Abstract

All nuclear-armed states use plutonium in their weapon designs and have acquired stockpiles of military plutonium. Verifying existing stockpiles and their elimination is a key challenge for nuclear arms control and disarmament efforts. With nuclear archaeology, it is possible to independently reconstruct plutonium production histories using isotope ratio measurements during inspections combined with detailed reactor simulations. However, most of these simulation tools are proprietary or export-controlled. As a consequence, they lack transparency and not all parties engaged in processes involving plutonium production estimates might gain access to the same tools. Furthermore, nuclear archaeology is unable to provide complete estimates of plutonium production in reactors that also produced tritium, another isotope used in nuclear weapons and produced by nuclear-armed states.

This thesis introduces ONIX, the first open-source nuclear reactor simulation software that can be used to estimate plutonium production with nuclear archaeology. ONIX is a nuclear burnup software that computes the changes in the isotopic composition of different materials in a nuclear reactor. ONIX provides a coupling interface for the open-source neutron transport code, OpenMC and a module to solve the burnup equation. The software is also equipped with a module that automates methods of nuclear archaeology. The code is validated using results from two different bench-marks, and its results agree with other code packages within expected error ranges. In the context of nuclear arms control and disarmament processes, ONIX can provide plutonium production estimates in a fully transparent way that enhances mutual trust among parties.

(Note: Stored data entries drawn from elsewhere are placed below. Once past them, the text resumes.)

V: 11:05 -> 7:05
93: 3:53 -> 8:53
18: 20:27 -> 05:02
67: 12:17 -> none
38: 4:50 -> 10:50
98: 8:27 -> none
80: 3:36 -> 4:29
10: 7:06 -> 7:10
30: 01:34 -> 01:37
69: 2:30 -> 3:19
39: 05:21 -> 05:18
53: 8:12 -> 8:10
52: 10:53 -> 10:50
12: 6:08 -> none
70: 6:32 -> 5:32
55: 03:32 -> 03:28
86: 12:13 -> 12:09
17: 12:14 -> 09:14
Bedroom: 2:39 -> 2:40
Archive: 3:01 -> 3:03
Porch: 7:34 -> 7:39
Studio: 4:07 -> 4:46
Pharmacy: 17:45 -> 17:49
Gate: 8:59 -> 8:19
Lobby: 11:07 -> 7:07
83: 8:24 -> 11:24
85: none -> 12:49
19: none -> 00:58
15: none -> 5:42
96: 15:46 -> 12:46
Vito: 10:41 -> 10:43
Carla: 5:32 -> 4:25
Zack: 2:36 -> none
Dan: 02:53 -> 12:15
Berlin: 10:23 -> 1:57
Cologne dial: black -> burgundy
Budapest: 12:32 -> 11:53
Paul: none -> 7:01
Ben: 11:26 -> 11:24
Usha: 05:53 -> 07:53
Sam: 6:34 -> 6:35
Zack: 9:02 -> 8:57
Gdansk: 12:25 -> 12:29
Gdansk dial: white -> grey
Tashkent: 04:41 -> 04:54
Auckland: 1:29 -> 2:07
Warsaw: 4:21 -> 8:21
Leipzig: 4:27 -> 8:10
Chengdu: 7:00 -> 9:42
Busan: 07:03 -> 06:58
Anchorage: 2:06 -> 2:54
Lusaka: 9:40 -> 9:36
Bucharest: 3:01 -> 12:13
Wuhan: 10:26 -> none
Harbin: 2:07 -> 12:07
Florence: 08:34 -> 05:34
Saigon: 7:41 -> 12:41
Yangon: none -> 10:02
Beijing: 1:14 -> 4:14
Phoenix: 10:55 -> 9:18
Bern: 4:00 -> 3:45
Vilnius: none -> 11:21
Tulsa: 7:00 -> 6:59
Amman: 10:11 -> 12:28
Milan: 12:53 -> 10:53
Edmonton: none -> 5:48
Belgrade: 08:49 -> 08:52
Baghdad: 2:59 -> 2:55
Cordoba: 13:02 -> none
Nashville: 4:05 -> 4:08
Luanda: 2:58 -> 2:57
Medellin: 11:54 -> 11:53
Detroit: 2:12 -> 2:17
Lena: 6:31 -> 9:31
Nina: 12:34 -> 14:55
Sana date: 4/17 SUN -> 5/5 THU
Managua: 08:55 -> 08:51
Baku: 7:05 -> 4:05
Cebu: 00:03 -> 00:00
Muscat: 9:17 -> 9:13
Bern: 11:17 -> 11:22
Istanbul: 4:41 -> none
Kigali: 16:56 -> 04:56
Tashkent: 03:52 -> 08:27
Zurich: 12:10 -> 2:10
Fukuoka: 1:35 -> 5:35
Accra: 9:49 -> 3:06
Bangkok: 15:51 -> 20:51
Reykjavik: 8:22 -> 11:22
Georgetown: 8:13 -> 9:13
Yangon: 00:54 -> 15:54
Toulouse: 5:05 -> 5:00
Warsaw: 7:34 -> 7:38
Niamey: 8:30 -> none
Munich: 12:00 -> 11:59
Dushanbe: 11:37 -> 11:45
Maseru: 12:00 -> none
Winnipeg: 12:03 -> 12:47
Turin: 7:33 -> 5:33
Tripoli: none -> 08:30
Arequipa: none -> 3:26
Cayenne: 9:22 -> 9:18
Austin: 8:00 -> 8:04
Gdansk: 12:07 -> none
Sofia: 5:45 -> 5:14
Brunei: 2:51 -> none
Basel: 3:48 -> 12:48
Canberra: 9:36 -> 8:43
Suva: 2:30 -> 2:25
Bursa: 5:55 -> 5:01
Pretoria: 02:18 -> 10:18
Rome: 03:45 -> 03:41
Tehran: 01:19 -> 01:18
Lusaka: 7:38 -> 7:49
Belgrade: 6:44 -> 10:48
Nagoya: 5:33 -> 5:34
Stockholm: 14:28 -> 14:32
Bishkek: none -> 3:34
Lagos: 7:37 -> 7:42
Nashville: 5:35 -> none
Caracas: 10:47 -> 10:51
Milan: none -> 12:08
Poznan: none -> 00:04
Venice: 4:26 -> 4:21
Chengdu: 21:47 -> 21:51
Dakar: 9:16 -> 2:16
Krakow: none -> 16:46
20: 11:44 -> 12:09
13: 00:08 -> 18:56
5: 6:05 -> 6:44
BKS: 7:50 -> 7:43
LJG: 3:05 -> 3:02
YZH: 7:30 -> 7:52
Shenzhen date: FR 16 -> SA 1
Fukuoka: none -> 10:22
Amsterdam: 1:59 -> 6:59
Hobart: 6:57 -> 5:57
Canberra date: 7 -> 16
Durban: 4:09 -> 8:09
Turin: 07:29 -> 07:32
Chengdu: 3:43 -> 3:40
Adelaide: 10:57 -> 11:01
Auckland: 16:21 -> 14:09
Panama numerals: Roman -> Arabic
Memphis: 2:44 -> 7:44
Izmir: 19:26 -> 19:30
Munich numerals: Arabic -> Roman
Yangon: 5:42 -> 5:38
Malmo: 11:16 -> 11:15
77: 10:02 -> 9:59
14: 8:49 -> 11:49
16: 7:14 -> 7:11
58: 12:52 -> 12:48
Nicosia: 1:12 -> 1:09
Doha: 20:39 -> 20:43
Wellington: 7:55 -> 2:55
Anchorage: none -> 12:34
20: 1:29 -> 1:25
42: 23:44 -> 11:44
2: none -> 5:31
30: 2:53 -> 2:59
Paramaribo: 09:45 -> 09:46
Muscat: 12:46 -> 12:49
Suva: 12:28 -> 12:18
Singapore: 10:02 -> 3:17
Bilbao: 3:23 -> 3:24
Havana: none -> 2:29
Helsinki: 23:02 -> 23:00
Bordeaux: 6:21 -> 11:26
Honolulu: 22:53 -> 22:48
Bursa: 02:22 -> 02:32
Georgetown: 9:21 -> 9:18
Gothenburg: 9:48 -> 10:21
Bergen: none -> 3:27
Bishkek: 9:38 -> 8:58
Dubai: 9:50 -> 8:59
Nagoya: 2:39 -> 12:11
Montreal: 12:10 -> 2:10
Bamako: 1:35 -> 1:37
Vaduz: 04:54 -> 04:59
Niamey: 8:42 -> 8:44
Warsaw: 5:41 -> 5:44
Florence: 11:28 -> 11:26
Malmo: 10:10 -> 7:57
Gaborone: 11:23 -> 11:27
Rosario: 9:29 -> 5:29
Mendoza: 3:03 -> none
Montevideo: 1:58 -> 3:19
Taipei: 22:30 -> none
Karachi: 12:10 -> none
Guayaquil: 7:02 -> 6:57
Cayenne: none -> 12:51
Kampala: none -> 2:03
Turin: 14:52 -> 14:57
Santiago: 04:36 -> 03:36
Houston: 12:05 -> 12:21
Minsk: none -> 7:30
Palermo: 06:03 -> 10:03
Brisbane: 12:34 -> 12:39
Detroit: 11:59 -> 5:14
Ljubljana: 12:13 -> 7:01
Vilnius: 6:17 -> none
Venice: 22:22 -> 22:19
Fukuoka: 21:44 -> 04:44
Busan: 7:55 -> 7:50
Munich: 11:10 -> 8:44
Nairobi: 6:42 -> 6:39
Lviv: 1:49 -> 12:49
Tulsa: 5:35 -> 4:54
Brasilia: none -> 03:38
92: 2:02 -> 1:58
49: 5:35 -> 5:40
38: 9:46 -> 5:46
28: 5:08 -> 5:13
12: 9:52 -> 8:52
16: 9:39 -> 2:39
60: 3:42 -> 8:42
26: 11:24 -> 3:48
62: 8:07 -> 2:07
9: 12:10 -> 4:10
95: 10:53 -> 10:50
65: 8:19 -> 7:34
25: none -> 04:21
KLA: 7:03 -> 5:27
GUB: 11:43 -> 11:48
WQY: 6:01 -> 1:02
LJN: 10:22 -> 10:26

To estimate plutonium production in reactors that have also produced tritium, a new method called production mode verification is introduced. It relies on the fact that the production of plutonium leads to a neutron spectrum in the reactor that is different from the spectrum that characterizes tritium production. Specific isotope ratios can be measured to detect such differences in neutron spectra. This work demonstrates the general feasibility of the method for heavy-water reactors using detailed reactor simulations. This method could be indispensable to estimate plutonium production in nuclear-armed states since they all produced tritium in nuclear reactors for weapons development.